The Web Is 30. Here's What Its Inventor Thinks

Internet Inventor’s Boss Called Idea “Vague But Exciting” 30 Years Ago

Internet Inventor’s Boss Called Idea “Vague But Exciting” 30 Years Ago

In his letter, Sir Tim said it would be "defeatist and unimaginative" to assume the web could not be changed for the better given how far it has come in 30 years, but urged governments, organisations and the public to work together to improve the current system.

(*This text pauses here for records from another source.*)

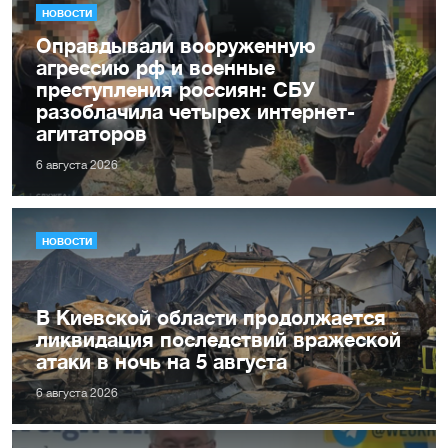
НОВОСТИ
Оправдывали вооруженную
агрессию рф и военные
преступления россиян: СБУ
разоблачила четырех интернет-
агитаторов
6 августа 2026
НОВОСТИ
В Киевской области продолжается
ликвидация последствий вражеской
атаки в ночь на 5 августа
6 августа 2026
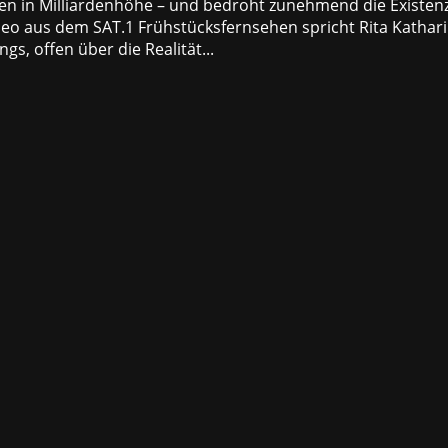
den in Milliardenhöhe – und bedroht zunehmend die Existen
deo aus dem SAT.1 Frühstücksfernsehen spricht Rita Kathar
gs, offen über die Realität...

English computer scientist Tim Berners-Lee, 3rd left on the podium, best known as the inventor of the World Wide Web, attends an event at the CERN in Meyrin near Geneva, Switzerland, March 12, 2019.

Berners-Lee told reporters that some political events in recent years also led many people to distrust the web.

One is malicious intent, which includes state-sponsored hacking, harassment and just plain old crime.

The internet, which is a network of networks formed of computers, existed long before the World Wide Web. In his annual published letter, the father of the Internet, Tim Berners-Lee, identifies three dysfunctions and solutions.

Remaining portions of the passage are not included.